• Exercise description: Your task is to write out the entire listing exactly, omitting its pictures.

********************

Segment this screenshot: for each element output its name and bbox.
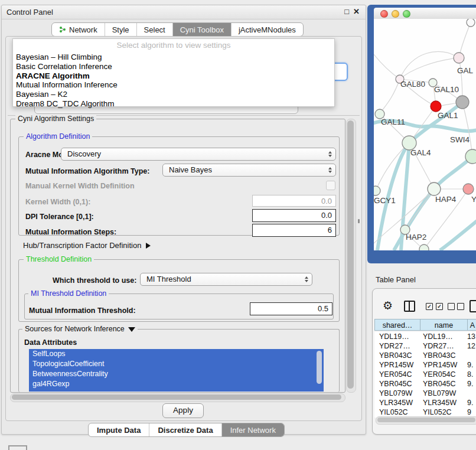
node-label: Y (471, 195, 476, 204)
sources-group-title[interactable]: Sources for Network Inference (22, 325, 138, 333)
network-node[interactable] (419, 244, 429, 250)
node-label: GAL1 (438, 111, 458, 120)
algorithm-option[interactable]: Bayesian – Hill Climbing (13, 53, 334, 62)
attribute-item[interactable]: TopologicalCoefficient (29, 359, 324, 369)
attribute-item[interactable]: gal4RGexp (29, 379, 324, 389)
tab-impute-data[interactable]: Impute Data (89, 423, 149, 436)
tab-jactivemnodules[interactable]: jActiveMNodules (232, 23, 303, 36)
mi-threshold-group-title: MI Threshold Definition (28, 289, 109, 298)
control-panel-tabbar: Network Style Select Cyni Toolbox jActiv… (51, 22, 304, 37)
vertical-scrollbar-thumb[interactable] (347, 120, 354, 389)
control-panel-titlebar: Control Panel □ ✕ (2, 5, 366, 19)
algorithm-option[interactable]: Basic Correlation Inference (13, 62, 334, 71)
network-node[interactable] (454, 53, 464, 63)
network-icon (59, 26, 66, 33)
network-node-selected-red[interactable] (431, 101, 441, 112)
algorithm-option[interactable]: Mutual Information Inference (13, 80, 334, 90)
aracne-mode-combo[interactable]: Discovery (61, 148, 336, 161)
network-node[interactable] (463, 184, 474, 194)
network-node[interactable] (465, 149, 476, 164)
table-body: YDL19… YDL19… 13 YDR27… YDR27… 12 YBR043… (374, 332, 476, 418)
float-window-icon[interactable]: □ (344, 7, 349, 16)
column-layout-icon[interactable] (404, 301, 415, 312)
network-node[interactable] (456, 96, 469, 109)
mi-threshold-label: Mutual Information Threshold: (29, 306, 136, 315)
data-attributes-list[interactable]: SelfLoops TopologicalCoefficient Between… (29, 349, 324, 392)
combo-stepper-icon (328, 167, 332, 173)
node-label: GAL (457, 66, 474, 75)
node-label: GCY1 (374, 196, 396, 205)
node-label: GAL4 (410, 148, 431, 157)
table-row[interactable]: YLR345W YLR345W 9. (374, 398, 476, 407)
column-header-shared-name[interactable]: shared… (374, 319, 420, 331)
combo-stepper-icon (328, 151, 332, 157)
vertical-scrollbar[interactable] (346, 119, 356, 393)
tab-cyni-toolbox[interactable]: Cyni Toolbox (173, 23, 232, 36)
mi-steps-label: Mutual Information Steps: (25, 228, 116, 236)
table-row[interactable]: YDL19… YDL19… 13 (374, 332, 476, 341)
network-canvas[interactable]: GAL GAL80 GAL10 GAL1 GAL11 SWI4 GAL4 GCY… (374, 19, 476, 250)
network-node[interactable] (374, 186, 380, 195)
close-traffic-light-icon[interactable] (380, 10, 388, 18)
unchecked-checkbox-icon[interactable] (457, 303, 464, 310)
expand-right-icon (146, 243, 151, 249)
mi-type-combo[interactable]: Naive Bayes (162, 164, 336, 177)
table-scrollbar-thumb[interactable] (377, 418, 475, 422)
splitpane-gripper[interactable] (358, 219, 360, 223)
kernel-width-label: Kernel Width (0,1): (25, 198, 90, 206)
table-row[interactable]: YDR27… YDR27… 12 (374, 341, 476, 351)
tab-infer-network[interactable]: Infer Network (222, 423, 284, 436)
tab-style[interactable]: Style (105, 23, 137, 36)
network-node[interactable] (428, 182, 441, 195)
node-label: HAP4 (435, 195, 457, 204)
algorithm-option[interactable]: Bayesian – K2 (13, 90, 334, 99)
algorithm-option-selected[interactable]: ARACNE Algorithm (13, 71, 334, 81)
algorithm-option[interactable]: Dream8 DC_TDC Algorithm (13, 99, 334, 109)
zoom-traffic-light-icon[interactable] (403, 10, 410, 18)
node-label: HAP2 (406, 233, 426, 242)
list-scrollbar[interactable] (317, 351, 322, 384)
horizontal-scrollbar-thumb[interactable] (12, 394, 341, 400)
column-header-clipped[interactable]: A (467, 319, 476, 331)
table-horizontal-scrollbar[interactable] (376, 416, 476, 425)
table-row[interactable]: YBL079W YBL079W (374, 389, 476, 398)
hub-section-toggle[interactable]: Hub/Transcription Factor Definition (23, 241, 151, 250)
close-window-icon[interactable]: ✕ (353, 7, 360, 16)
attribute-item[interactable]: BetweennessCentrality (29, 369, 324, 379)
minimized-panel-icon[interactable] (8, 445, 27, 450)
manual-kernel-checkbox[interactable] (326, 181, 335, 190)
dpi-tolerance-field[interactable]: 0.0 (252, 209, 336, 222)
document-icon[interactable] (470, 300, 476, 312)
mi-type-label: Mutual Information Algorithm Type: (25, 167, 149, 175)
table-panel-title: Table Panel (376, 275, 416, 284)
checked-checkbox-icon[interactable]: ✓ (436, 303, 443, 310)
minimize-traffic-light-icon[interactable] (392, 10, 399, 18)
table-row[interactable]: YBR043C YBR043C (374, 351, 476, 360)
mi-steps-field[interactable]: 6 (252, 224, 336, 237)
threshold-definition-title: Threshold Definition (24, 255, 94, 263)
control-panel-window: Control Panel □ ✕ Network Style Select C… (1, 5, 366, 435)
kernel-width-field[interactable]: 0.0 (252, 195, 336, 207)
table-row[interactable]: YER054C YER054C 8. (374, 370, 476, 379)
node-label: GAL11 (381, 118, 405, 126)
attribute-item[interactable]: SelfLoops (29, 349, 324, 359)
tab-discretize-data[interactable]: Discretize Data (149, 423, 221, 436)
horizontal-scrollbar[interactable] (10, 393, 345, 402)
settings-gear-icon[interactable]: ⚙ (383, 299, 393, 312)
tab-network[interactable]: Network (52, 23, 105, 36)
node-label: SWI4 (450, 135, 470, 144)
tab-select[interactable]: Select (137, 23, 173, 36)
network-window-titlebar[interactable] (374, 8, 476, 19)
network-node[interactable] (467, 19, 475, 27)
apply-button[interactable]: Apply (162, 403, 204, 418)
combo-stepper-icon (305, 276, 308, 282)
mi-threshold-field[interactable]: 0.5 (250, 302, 332, 315)
table-row[interactable]: YIL052C YIL052C 9 (374, 407, 476, 417)
column-header-name[interactable]: name (420, 319, 467, 331)
collapse-down-icon (128, 327, 135, 332)
table-row[interactable]: YPR145W YPR145W 9. (374, 360, 476, 370)
unchecked-checkbox-icon[interactable] (448, 303, 455, 310)
which-threshold-combo[interactable]: MI Threshold (140, 273, 312, 286)
checked-checkbox-icon[interactable]: ✓ (426, 303, 433, 310)
table-row[interactable]: YBR045C YBR045C 9. (374, 379, 476, 389)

********************

• Solution to this exercise:
Segment this screenshot: for each element output its name and bbox.
node-label: Y (471, 195, 476, 204)
sources-group-title[interactable]: Sources for Network Inference (22, 325, 138, 333)
network-node[interactable] (419, 244, 429, 250)
node-label: GAL1 (438, 111, 458, 120)
algorithm-option[interactable]: Bayesian – Hill Climbing (13, 53, 334, 62)
attribute-item[interactable]: TopologicalCoefficient (29, 359, 324, 369)
attribute-item[interactable]: gal4RGexp (29, 379, 324, 389)
tab-impute-data[interactable]: Impute Data (89, 423, 149, 436)
tab-jactivemnodules[interactable]: jActiveMNodules (232, 23, 303, 36)
mi-threshold-group-title: MI Threshold Definition (28, 289, 109, 298)
control-panel-tabbar: Network Style Select Cyni Toolbox jActiv… (51, 22, 304, 37)
vertical-scrollbar-thumb[interactable] (347, 120, 354, 389)
control-panel-titlebar: Control Panel □ ✕ (2, 5, 366, 19)
algorithm-option[interactable]: Basic Correlation Inference (13, 62, 334, 71)
network-node[interactable] (454, 53, 464, 63)
network-icon (59, 26, 66, 33)
network-node-selected-red[interactable] (431, 101, 441, 112)
algorithm-option[interactable]: Mutual Information Inference (13, 80, 334, 90)
aracne-mode-combo[interactable]: Discovery (61, 148, 336, 161)
network-node[interactable] (463, 184, 474, 194)
network-node[interactable] (465, 149, 476, 164)
table-body: YDL19… YDL19… 13 YDR27… YDR27… 12 YBR043… (374, 332, 476, 418)
float-window-icon[interactable]: □ (344, 7, 349, 16)
column-layout-icon[interactable] (404, 301, 415, 312)
network-node[interactable] (456, 96, 469, 109)
mi-threshold-label: Mutual Information Threshold: (29, 306, 136, 315)
data-attributes-list[interactable]: SelfLoops TopologicalCoefficient Between… (29, 349, 324, 392)
combo-stepper-icon (328, 167, 332, 173)
node-label: GAL (457, 66, 474, 75)
node-label: GCY1 (374, 196, 396, 205)
node-label: GAL4 (410, 148, 431, 157)
table-row[interactable]: YLR345W YLR345W 9. (374, 398, 476, 407)
column-header-shared-name[interactable]: shared… (374, 319, 420, 331)
combo-stepper-icon (328, 151, 332, 157)
vertical-scrollbar[interactable] (346, 119, 356, 393)
tab-cyni-toolbox[interactable]: Cyni Toolbox (173, 23, 232, 36)
mi-steps-label: Mutual Information Steps: (25, 228, 116, 236)
table-row[interactable]: YDL19… YDL19… 13 (374, 332, 476, 341)
network-canvas[interactable]: GAL GAL80 GAL10 GAL1 GAL11 SWI4 GAL4 GCY… (374, 19, 476, 250)
network-node[interactable] (374, 186, 380, 195)
close-traffic-light-icon[interactable] (380, 10, 388, 18)
unchecked-checkbox-icon[interactable] (457, 303, 464, 310)
expand-right-icon (146, 243, 151, 249)
mi-type-combo[interactable]: Naive Bayes (162, 164, 336, 177)
table-scrollbar-thumb[interactable] (377, 418, 475, 422)
splitpane-gripper[interactable] (358, 219, 360, 223)
kernel-width-label: Kernel Width (0,1): (25, 198, 90, 206)
table-row[interactable]: YDR27… YDR27… 12 (374, 341, 476, 351)
tab-infer-network[interactable]: Infer Network (222, 423, 284, 436)
tab-style[interactable]: Style (105, 23, 137, 36)
network-node[interactable] (428, 182, 441, 195)
node-label: HAP4 (435, 195, 457, 204)
algorithm-option[interactable]: Bayesian – K2 (13, 90, 334, 99)
algorithm-option-selected[interactable]: ARACNE Algorithm (13, 71, 334, 81)
algorithm-option[interactable]: Dream8 DC_TDC Algorithm (13, 99, 334, 109)
zoom-traffic-light-icon[interactable] (403, 10, 410, 18)
node-label: HAP2 (406, 233, 426, 242)
list-scrollbar[interactable] (317, 351, 322, 384)
horizontal-scrollbar-thumb[interactable] (12, 394, 341, 400)
column-header-clipped[interactable]: A (467, 319, 476, 331)
table-horizontal-scrollbar[interactable] (376, 416, 476, 425)
table-row[interactable]: YBL079W YBL079W (374, 389, 476, 398)
hub-section-toggle[interactable]: Hub/Transcription Factor Definition (23, 241, 151, 250)
close-window-icon[interactable]: ✕ (353, 7, 360, 16)
attribute-item[interactable]: BetweennessCentrality (29, 369, 324, 379)
minimized-panel-icon[interactable] (8, 445, 27, 450)
manual-kernel-checkbox[interactable] (326, 181, 335, 190)
dpi-tolerance-field[interactable]: 0.0 (252, 209, 336, 222)
document-icon[interactable] (470, 300, 476, 312)
mi-type-label: Mutual Information Algorithm Type: (25, 167, 149, 175)
table-panel-title: Table Panel (376, 275, 416, 284)
checked-checkbox-icon[interactable]: ✓ (436, 303, 443, 310)
minimize-traffic-light-icon[interactable] (392, 10, 399, 18)
table-row[interactable]: YBR043C YBR043C (374, 351, 476, 360)
mi-steps-field[interactable]: 6 (252, 224, 336, 237)
threshold-definition-title: Threshold Definition (24, 255, 94, 263)
control-panel-window: Control Panel □ ✕ Network Style Select C… (1, 5, 366, 435)
kernel-width-field[interactable]: 0.0 (252, 195, 336, 207)
table-row[interactable]: YER054C YER054C 8. (374, 370, 476, 379)
node-label: GAL11 (381, 118, 405, 126)
attribute-item[interactable]: SelfLoops (29, 349, 324, 359)
tab-discretize-data[interactable]: Discretize Data (149, 423, 221, 436)
horizontal-scrollbar[interactable] (10, 393, 345, 402)
settings-gear-icon[interactable]: ⚙ (383, 299, 393, 312)
tab-network[interactable]: Network (52, 23, 105, 36)
node-label: SWI4 (450, 135, 470, 144)
tab-select[interactable]: Select (137, 23, 173, 36)
network-window-titlebar[interactable] (374, 8, 476, 19)
network-node[interactable] (467, 19, 475, 27)
apply-button[interactable]: Apply (162, 403, 204, 418)
combo-stepper-icon (305, 276, 308, 282)
mi-threshold-field[interactable]: 0.5 (250, 302, 332, 315)
table-row[interactable]: YIL052C YIL052C 9 (374, 407, 476, 417)
column-header-name[interactable]: name (420, 319, 467, 331)
collapse-down-icon (128, 327, 135, 332)
table-row[interactable]: YPR145W YPR145W 9. (374, 360, 476, 370)
unchecked-checkbox-icon[interactable] (448, 303, 455, 310)
which-threshold-combo[interactable]: MI Threshold (140, 273, 312, 286)
checked-checkbox-icon[interactable]: ✓ (426, 303, 433, 310)
table-row[interactable]: YBR045C YBR045C 9. (374, 379, 476, 389)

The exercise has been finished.